La prima vacanza da povero e il ricordo bellissimo, Pupi Avati senza filtri ai microfoni di Avvenire. “La più bella vacanza della mia vita è stata probabilmente quell’estate del ‘52”, ha esordito il celebre cineasta: “Dopo due anni che mancavamo da Rimini dove eravamo stati tutte le estati, io e la mia famiglia siamo tornati al mare. Anche se la nostra vita era cambiata drasticamente a causa della morte di mio padre”.
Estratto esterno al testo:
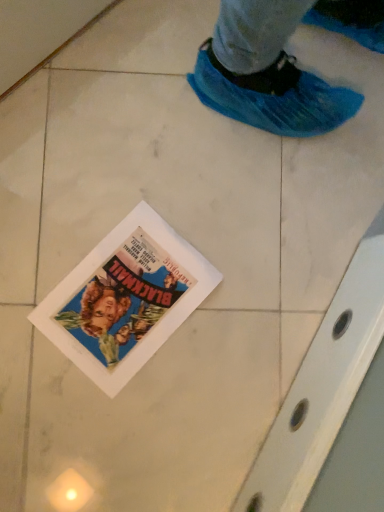 The image size is (384, 512). I want to click on vacant region to the left of white paper at center, so click(44, 221). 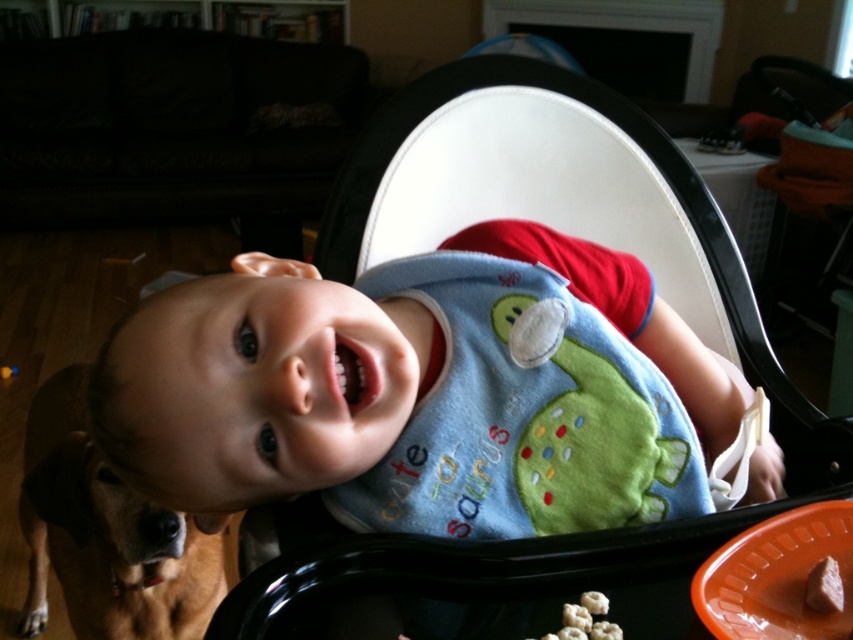 You are a parent looking at the scene. You want to place a toy on the table so it is visible to the baby in the black plastic highchair at center. Where should you place the toy relative to the brown matte cookie at lower right?

The black plastic highchair at center is above the brown matte cookie at lower right, so placing the toy above the brown matte cookie at lower right would make it visible to the baby in the highchair.

You are a parent trying to place the brown matte cookie at lower right onto the tray of the black plastic highchair at center. Considering their sizes, will the cookie fit comfortably on the tray?

The black plastic highchair at center has a larger size compared to the brown matte cookie at lower right, so the cookie will fit comfortably on the tray.

Please look at the image and identify which object corresponds to the coordinates point (x=585, y=620). The options are the white fluffy popcorn at lower center and the baby in the black high chair. Your answer should be one of the two options.

The white fluffy popcorn at lower center corresponds to the coordinates point (x=585, y=620). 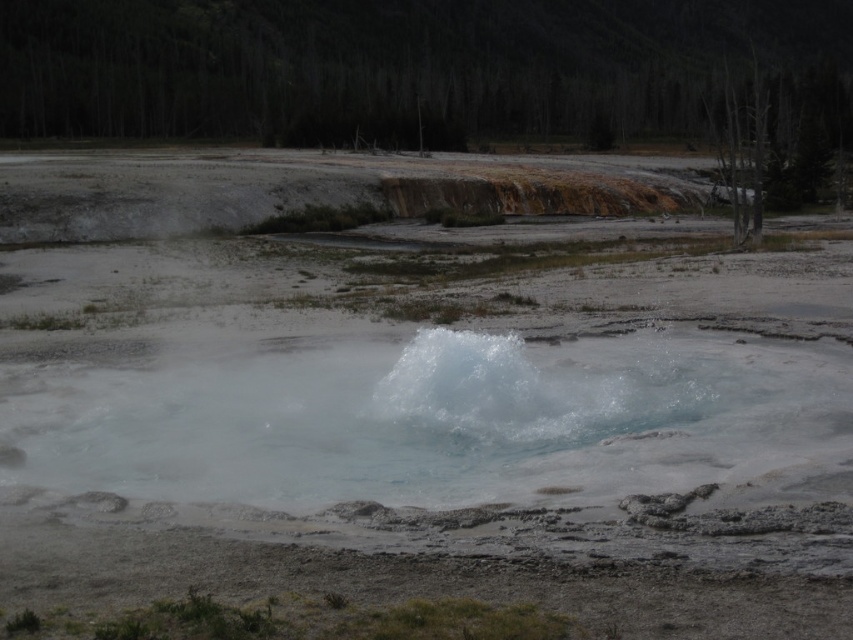 Question: Can you confirm if translucent white water at center is positioned above translucent water vapor at center?

Choices:
 (A) yes
 (B) no

Answer: (A)

Question: Is translucent white water at center above translucent water vapor at center?

Choices:
 (A) no
 (B) yes

Answer: (B)

Question: Among these objects, which one is nearest to the camera?

Choices:
 (A) translucent white water at center
 (B) translucent water vapor at center

Answer: (A)

Question: Does translucent white water at center appear on the left side of translucent water vapor at center?

Choices:
 (A) yes
 (B) no

Answer: (A) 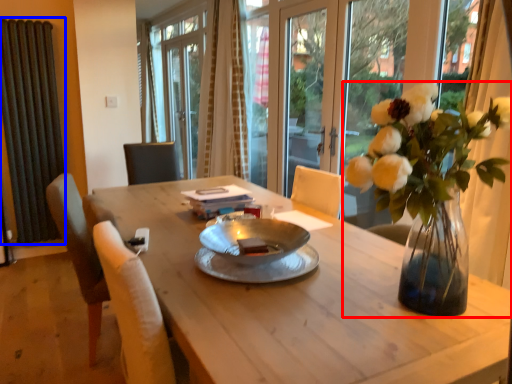 Question: Which of the following is the closest to the observer, houseplant (highlighted by a red box) or radiator (highlighted by a blue box)?

Choices:
 (A) houseplant
 (B) radiator

Answer: (A)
Fino ai 12 anni Pupi Avati ha vissuto in una condizione economica soddisfacente, poi l’incidente stradale che procurò la morte del padre e della nonna cambiò tutto. La condizione economica dei tre figli cominciò infatti a precipitare: “Tornammo al mare in una condizione molto diversa da ciò cui eravamo abituati, con zia Laura che sopperiva in parte, affittando per noi un garage in cui vivevamo, diviso internamente con una tenda, con un cortile e una ritirata esterna – ricorda il regista quasi filmando la scena –. Mia madre, mia zia e la domestica facevano da mangiare e dormivano dentro un garage con noi tre fratelli. Eppure quell’estate per me è stata una estate clamorosa”.



Il racconto di Pupi Avati

Un modo per riappropriarsi delle cose partendo da zero e ricominciare a vivere, ha aggiunto Pupi Avati. Il regista ha spiegato che la madre non voleva privare i figli dell’estate al mare nonostante le difficoltà economiche, ma quella estate rappresenta quella più gioiosa per il cineasta: “Molto spesso le cose, quando impari a non averle, arrivi ad apprezzarle in un modo incredibile”. E fu un’estate di menzogne, ha spiegato: “Non la dimenticherò mai. La mia professione mi ha portato a viaggiare e trascorrere il tempo nei luoghi più esotici. Invece quel garage a Rimini, con il gabinetto esterno, i materassi per terra e le scarpe bianche sono il mio ricordo più indelebile. Dopo essere piombato improvvisamene in una dimensione sconosciuta di povertà fingere è stata un’esperienza che mi ha riconciliato con la vita”.